Preventing deaths and complications from preterm birth starts with a healthy pregnancy. Quality care before, between and during pregnancies will ensure all women have a positive pregnancy experience. WHO’s antenatal care guidelines include key interventions to help prevent preterm birth, such as counselling on healthy diet and optimal nutrition, and tobacco and substance use; fetal measurements including use of ultrasound to help determine gestational age and detect multiple pregnancies; and a minimum of 8 contacts with health professionals throughout pregnancy to identify and manage other risk factors, such as infections. Better access to contraceptives and increased empowerment could also help reduce preterm births.

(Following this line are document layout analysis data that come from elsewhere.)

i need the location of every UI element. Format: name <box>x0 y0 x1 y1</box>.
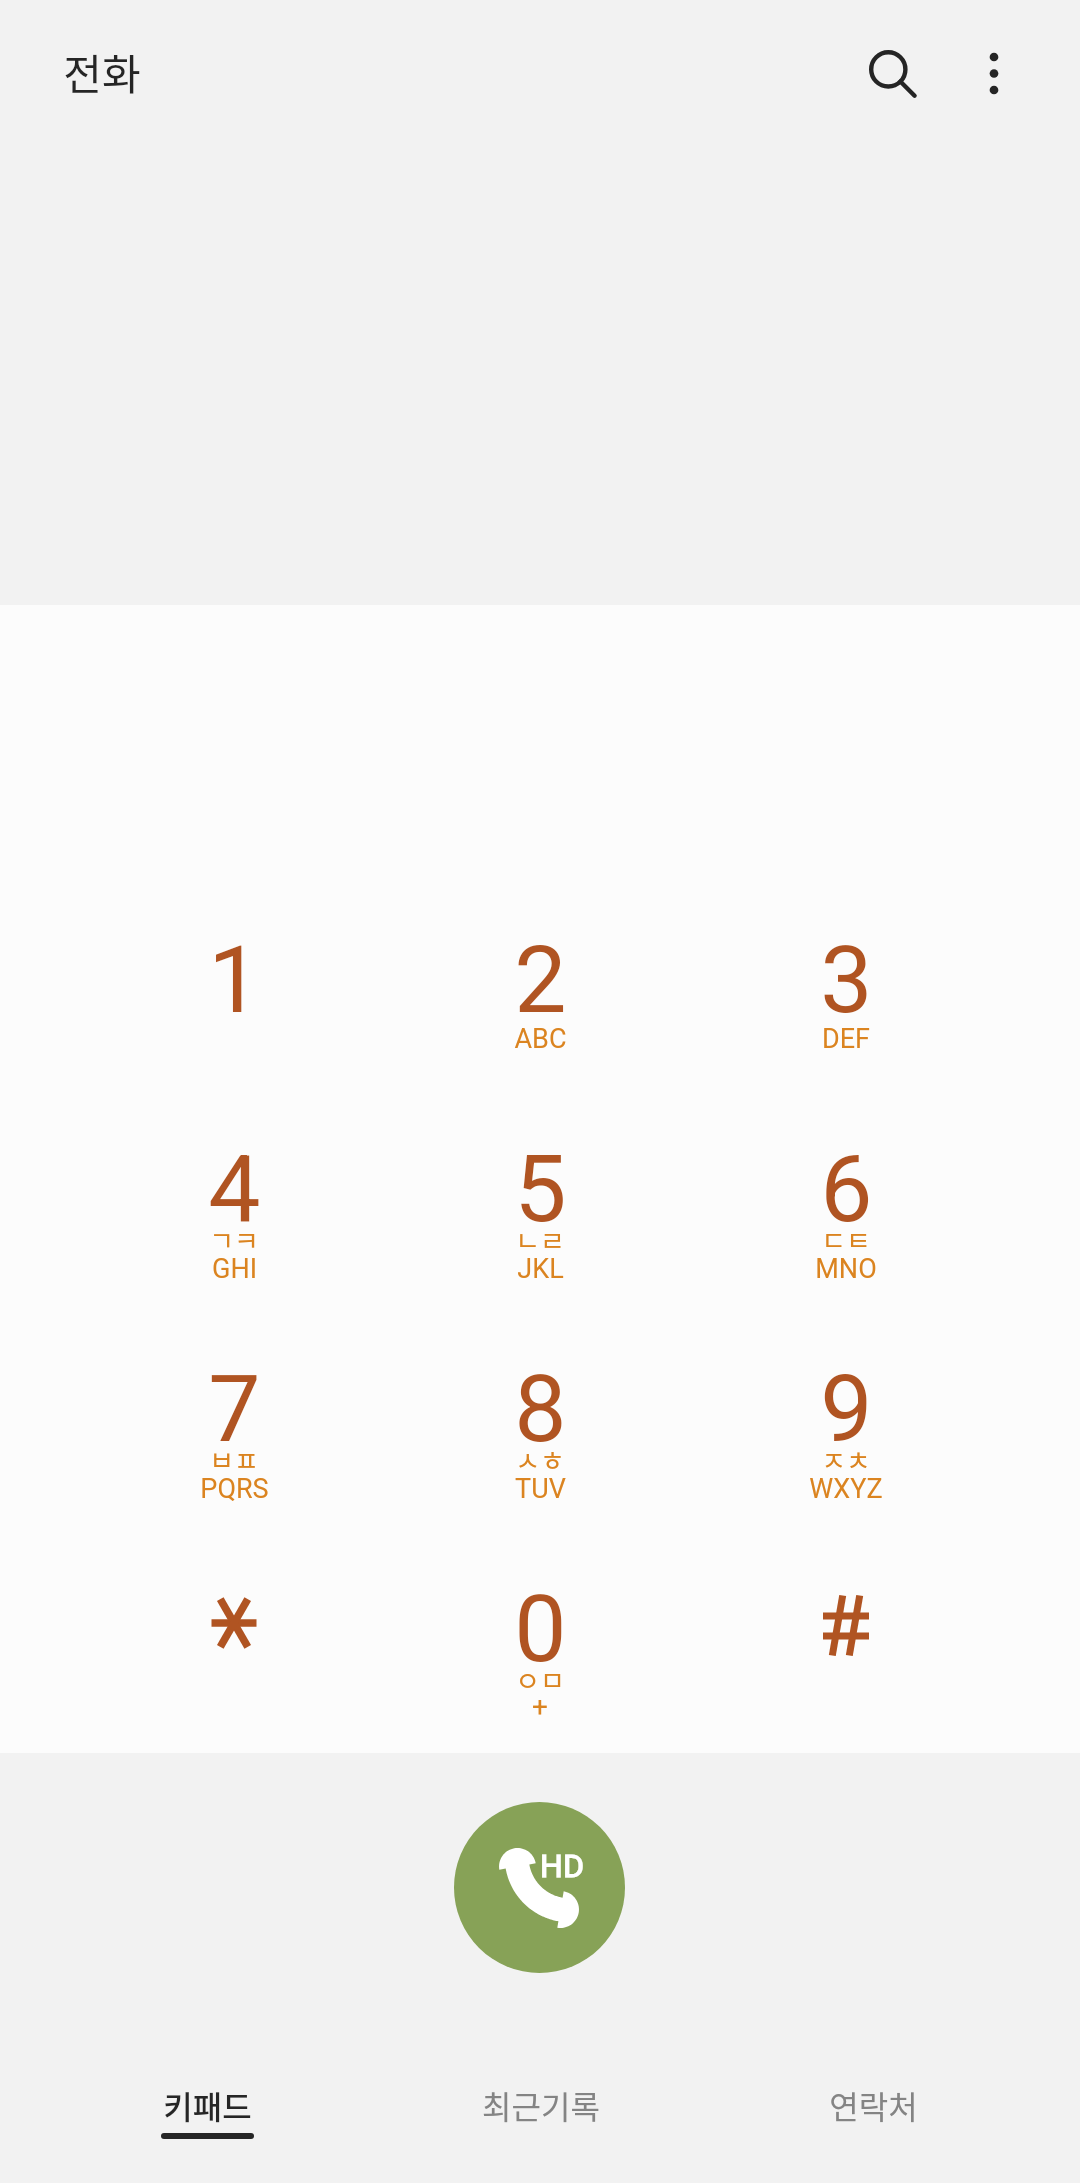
button[interactable] <box>81 1575 387 1790</box>
button[interactable]: 0 <box>387 1575 693 1790</box>
staticText: ㄱㅋ <box>209 1220 259 1259</box>
button[interactable]: 키패드 <box>40 2055 374 2165</box>
staticText: GHI <box>212 1253 257 1285</box>
button[interactable]: 5 <box>387 1135 693 1350</box>
staticText: 6 <box>820 1135 873 1244</box>
staticText: 3 <box>820 926 873 1035</box>
staticText: + <box>532 1690 548 1723</box>
button[interactable]: 연락처 <box>707 2055 1040 2165</box>
staticText: 키패드 <box>163 2082 252 2128</box>
button[interactable]: 7 <box>81 1355 387 1570</box>
button[interactable]: Call <box>454 1802 625 1973</box>
staticText: MNO <box>815 1253 877 1285</box>
staticText: 0 <box>514 1575 567 1684</box>
staticText: DEF <box>822 1023 870 1055</box>
button[interactable]: 6 <box>693 1135 999 1350</box>
staticText: ABC <box>514 1023 567 1055</box>
button[interactable]: Search <box>838 20 938 120</box>
button[interactable]: 4 <box>81 1135 387 1350</box>
staticText: JKL <box>517 1253 564 1285</box>
staticText: 최근기록 <box>482 2082 600 2128</box>
staticText: ㅂㅍ <box>209 1440 259 1479</box>
button[interactable]: 3 <box>693 926 999 1141</box>
staticText: 8 <box>514 1355 567 1464</box>
button[interactable]: More options <box>944 20 1044 120</box>
staticText: 연락처 <box>829 2082 918 2128</box>
staticText: 4 <box>208 1135 261 1244</box>
staticText: 7 <box>208 1355 261 1464</box>
staticText: 2 <box>514 926 567 1035</box>
button[interactable]: 9 <box>693 1355 999 1570</box>
staticText: WXYZ <box>809 1473 883 1505</box>
button[interactable]: 1 <box>81 926 387 1141</box>
staticText: 전화 <box>63 41 141 102</box>
button[interactable]: 최근기록 <box>374 2055 707 2165</box>
button[interactable] <box>693 1575 999 1790</box>
staticText: 9 <box>820 1355 873 1464</box>
staticText: ㄷㅌ <box>821 1220 871 1259</box>
staticText: ㅅㅎ <box>515 1440 565 1479</box>
staticText: ㅇㅁ <box>515 1660 565 1699</box>
staticText: PQRS <box>200 1473 269 1505</box>
staticText: 5 <box>514 1135 567 1244</box>
staticText: ㄴㄹ <box>515 1220 565 1259</box>
staticText: 1 <box>208 926 261 1035</box>
staticText: TUV <box>515 1473 566 1505</box>
button[interactable]: 8 <box>387 1355 693 1570</box>
staticText: ㅈㅊ <box>821 1440 871 1479</box>
staticText: HD <box>540 1847 584 1885</box>
button[interactable]: 2 <box>387 926 693 1141</box>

Why does preterm birth happen?

Preterm birth occurs for a variety of reasons. Most preterm births happen spontaneously, but some are due to early induction of labour or caesarean birth, whether for medical or non-medical reasons.

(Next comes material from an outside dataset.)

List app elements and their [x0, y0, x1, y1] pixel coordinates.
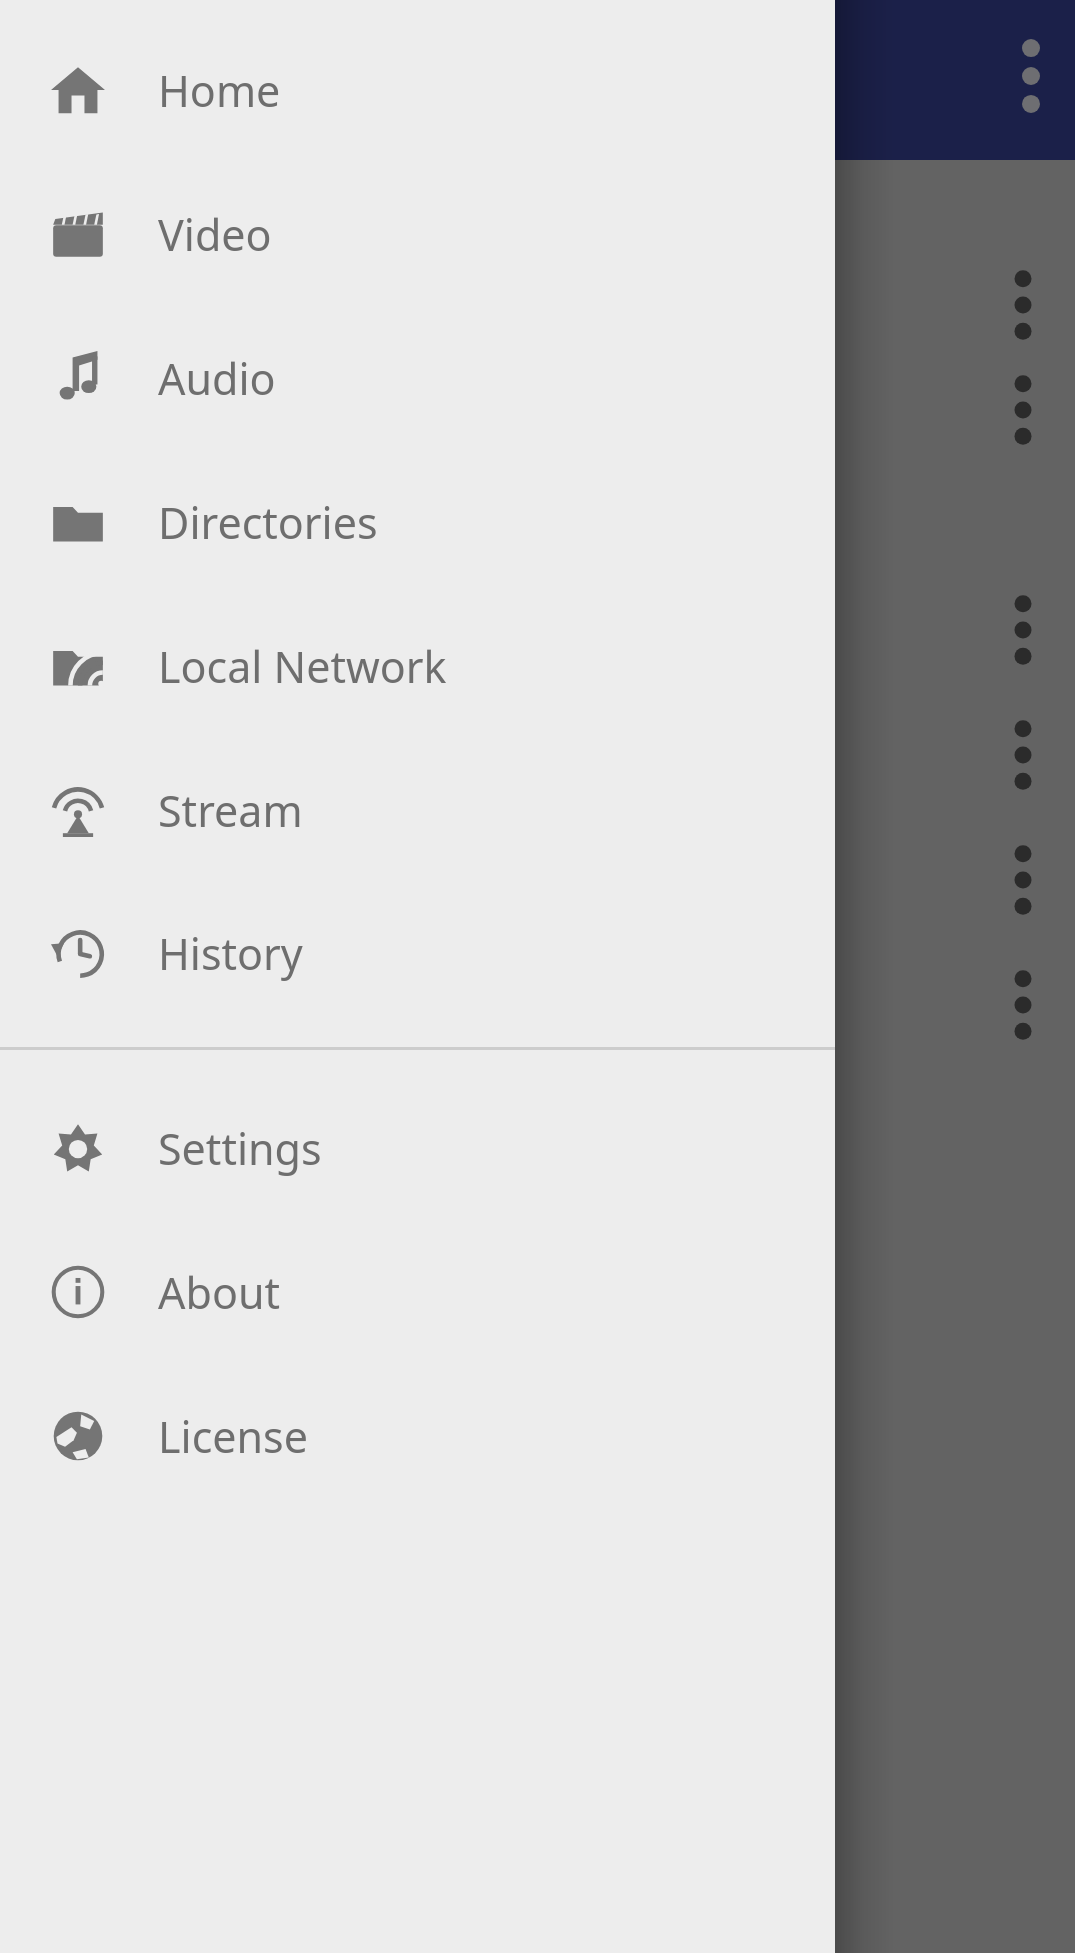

Common causes of preterm birth include multiple pregnancies, infections and chronic conditions such as diabetes and high blood pressure; however, often no cause is identified. There could also be a genetic influence. Better understanding of the causes and mechanisms will advance the development of solutions to prevent preterm birth.

Where and when does preterm birth happen?

More than 60% of preterm births occur in Africa and South Asia, but preterm birth is truly a global problem. In the lower-income countries, on average, 12% of babies are born too early compared with 9% in higher-income countries. Within countries, poorer families are at higher risk.

The 10 countries with the greatest number of preterm births(2):

  • India: 3 519 100
  • China: 1 172 300
  • Nigeria: 773 600
  • Pakistan: 748 100
  • Indonesia: 675 700
  • United States of America: 517 400
  • Bangladesh: 424 100
  • Philippines: 348 900
  • Democratic Republic of the Congo: 341 400
  • Brazil: 279 300

The 10 countries with the highest rates of preterm birth per 100 live births (2):

  • Malawi: 18.1 preterm births per 100 births
  • Comoros: 16.7
  • Congo: 16.7
  • Zimbabwe: 16.6
  • Equatorial Guinea: 16.5
  • Mozambique: 16.4
  • Gabon: 16.3
  • Pakistan: 15.8
  • Indonesia: 15.5
  • Mauritania: 15.4

Of 65 countries with reliable trend data, all but three show an increase in preterm birth rates over the past 20 years. Possible reasons for this include better measurement, increases in maternal age and underlying maternal health problems such as diabetes and high blood pressure, greater use of infertility treatments leading to increased rates of multiple pregnancies, and changes in obstetric practices such as more caesarean births before term.

There is a dramatic difference in survival of premature babies depending on where they are born. For example, more than 90% of extremely preterm babies (less than 28 weeks) born in low-income countries die within the first few days of life; yet less than 10% of extremely preterm babies die in high-income settings.